Netflix Android app is built from the same codebase as the iPhone app. There are key differences, but the iPhone codebase can be leveraged here in ways that a native app cannot.
We also need to improve the application.
The next phase of improvement is to redesign the API.In essence, while the current API is capable of serving us in the way we need, it is probably no longer the best tool for the job. We believe we can do much better with a new API that is designed for the future of Netflix.
We already talked about the tremendous growth in API requests…
And one billion requests a day sounds great, doesn’t it?For us, this number is a bit concerning…
In the web world, increasing request numbers mean increasing opportunity of ad impressions, which means increasing opportunity for generating revenue. And when you hit certain thresholds in impressions, CPMs start to rise, which means even more money.
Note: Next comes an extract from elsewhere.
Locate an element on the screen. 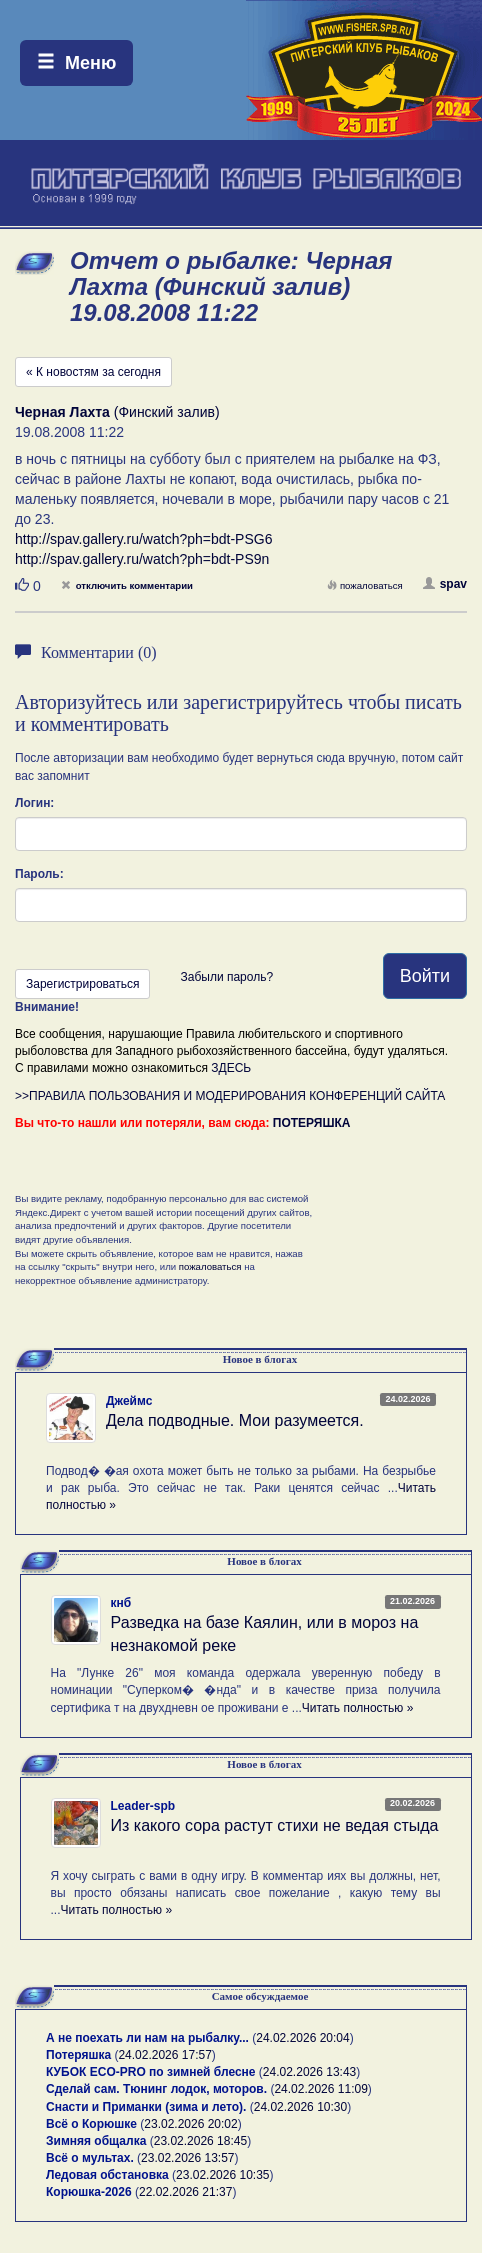  Из какого сора растут стихи не ведая стыда is located at coordinates (275, 1825).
That is why some media companies have stories spanning multiple pages, etc.
But for systems that yield output that looks like this…
And this…Ad impressions are not part of the game. As a result, the increase in requests don’t translate into more revenue. In fact, they translate into more expenses. That is, to handle more requests requires more servers, more systems-admins, a potentially different application architecture, etc.
So, weare challenging ourselves to redesign the API to see if those same one billion requests could have been 100 million or perhaps even less. Through more targeted API designs based on what we have learned through our metrics, we will be able to reduce our API traffic as Netflix’ overall traffic grows.
As we decrease overall traffic,our server count that currently looks something like this…
Could end up looking more like this. Lower server counts means reduced costs, simpler implementations, etc.
The ultimate goal, however, is to help our device apps to run as a fast as possible. And reducing the requests with a less chatty API will improve the overall performance for the devices.
Which, in turn, will help keep our customers happy.